Technical information
- Licensing authority: FCC
- Facility ID: 73144
- Class: C
- Power: 1,000 watts
- Translator: 95.3 W237EU (St. Cloud)

Links
- Public license information: Public file; LMS;
- Webcast: Listen Live
- Website: wjon.com

= WJON =

News/talk radio station in St. Cloud, Minnesota

WJON (1240 AM) is a radio station in St. Cloud, Minnesota airing a news/talk format. The station is owned by Townsquare Media. Its main competitors are Leighton Broadcasting's KNSI of St. Cloud and WCCO and KTLK of Minneapolis.
The station is also heard on FM translator W237EU 95.3 in St. Cloud.

The station's studios, along with Townsquare's other St. Cloud stations, are located at 640 Lincoln Avenue SE, on St. Cloud's east side.

==History==
WJON-AM launched its first broadcast on September 10, 1950. The station was established to provide localized news and community-centric programming to the Central Minnesota area. Prior to the establishment of independent student radio at St. Cloud State University, the station served as the primary training ground for local broadcasting students. In 1960, the university's radio guild began producing pre-recorded content in campus studios specifically for airplay on WJON. During the 1952 presidential campaign, the station’s coverage area was the site of a major rally where candidate Dwight D. Eisenhower addressed an estimated 8,000 residents on the steps of the Stearns County Courthouse.

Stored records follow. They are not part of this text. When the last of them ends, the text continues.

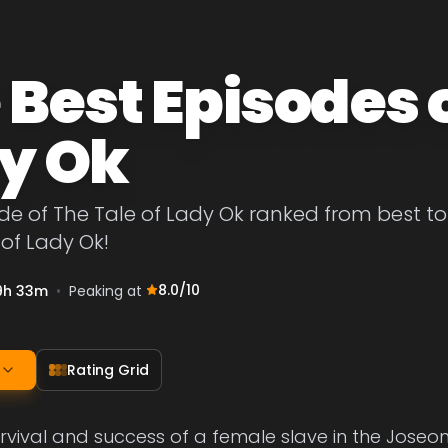
 Best Episodes o
y Ok
de of The Tale of Lady Ok ranked from best to w
 of Lady Ok!
8.0
/10
9h 33m
•
Peaking at
Rating Grid
urvival and success of a female slave in the Joseo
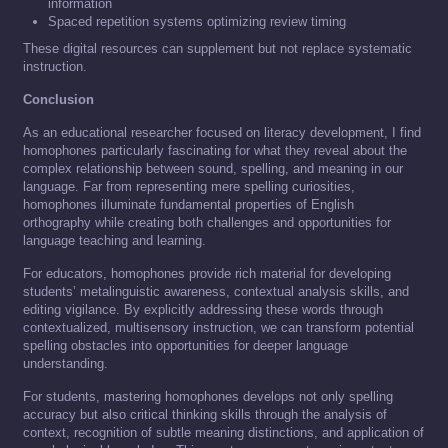
information
Spaced repetition systems optimizing review timing
These digital resources can supplement but not replace systematic
instruction.
Conclusion
As an educational researcher focused on literacy development, I find
homophones particularly fascinating for what they reveal about the
complex relationship between sound, spelling, and meaning in our
language. Far from representing mere spelling curiosities,
homophones illuminate fundamental properties of English
orthography while creating both challenges and opportunities for
language teaching and learning.
For educators, homophones provide rich material for developing
students’ metalinguistic awareness, contextual analysis skills, and
editing vigilance. By explicitly addressing these words through
contextualized, multisensory instruction, we can transform potential
spelling obstacles into opportunities for deeper language
understanding.
For students, mastering homophones develops not only spelling
accuracy but also critical thinking skills through the analysis of
context, recognition of subtle meaning distinctions, and application of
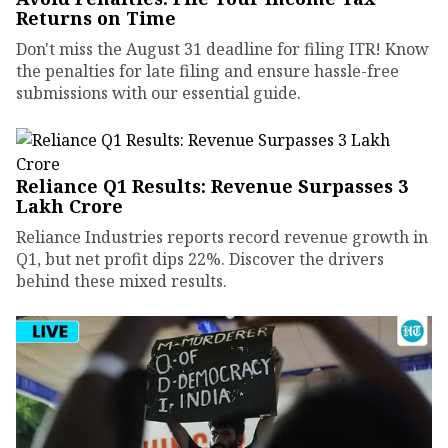
Returns on Time
Don't miss the August 31 deadline for filing ITR! Know
the penalties for late filing and ensure hassle-free
submissions with our essential guide.
Reliance Q1 Results: Revenue Surpasses ₹3
Lakh Crore
Reliance Industries reports record revenue growth in
Q1, but net profit dips 22%. Discover the drivers
behind these mixed results.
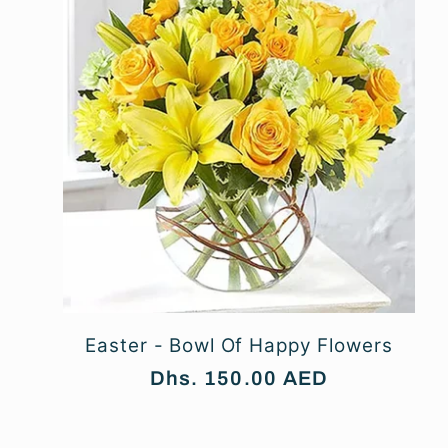
l
e
c
t
i
Easter - Bowl Of Happy Flowers
o
Regular
Dhs. 150.00 AED
price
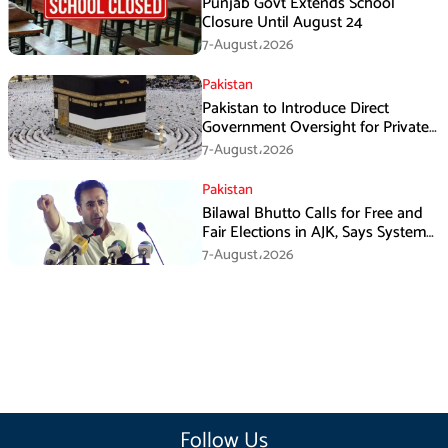
Punjab Govt Extends School
Closure Until August 24
7-August،2026
Pakistan
Pakistan to Introduce Direct
Government Oversight for Private
Hajj Scheme
7-August،2026
Pakistan
Bilawal Bhutto Calls for Free and
Fair Elections in AJK, Says System
Has Failed
7-August،2026
Follow Us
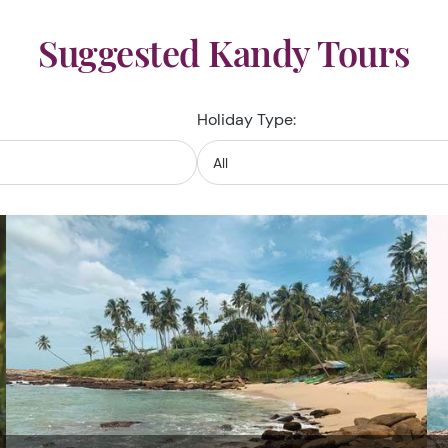
Suggested Kandy Tours
Holiday Type:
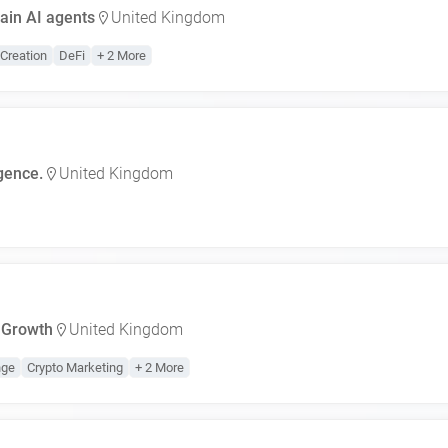
ain AI agents
United Kingdom
Creation
DeFi
+ 2 More
igence.
United Kingdom
 Growth
United Kingdom
nge
Crypto Marketing
+ 2 More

In the late 20th century, the station faced scrutiny regarding its editorial practices. On January 18, 1990, the station was formally admonished by federal regulators for failing to provide a reasonable opportunity for opposing views to respond to six different editorial endorsements made on-air on November 7, 1988. At the time, the station was under the leadership of longtime owner Andy Hilger.
The station has been recognized nationally for its commitment to local public service. In 2006, WJON was a recipient of the NAB Crystal Radio Award.